WHAT THE EXERCISE ASKS ▸ What is needed here is an exact copy of every record below.

Stored entries:

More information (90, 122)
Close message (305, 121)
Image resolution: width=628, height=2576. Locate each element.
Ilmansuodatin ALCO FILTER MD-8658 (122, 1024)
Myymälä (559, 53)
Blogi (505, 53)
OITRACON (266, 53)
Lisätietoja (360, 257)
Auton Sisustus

TASK RESULT ▸
More information (90, 122)
Close message (305, 121)
Image resolution: width=628, height=2576. Locate each element.
Ilmansuodatin ALCO FILTER MD-8658 (122, 1024)
Myymälä (559, 53)
Blogi (505, 53)
OITRACON (266, 53)
Lisätietoja (360, 257)
Auton Sisustus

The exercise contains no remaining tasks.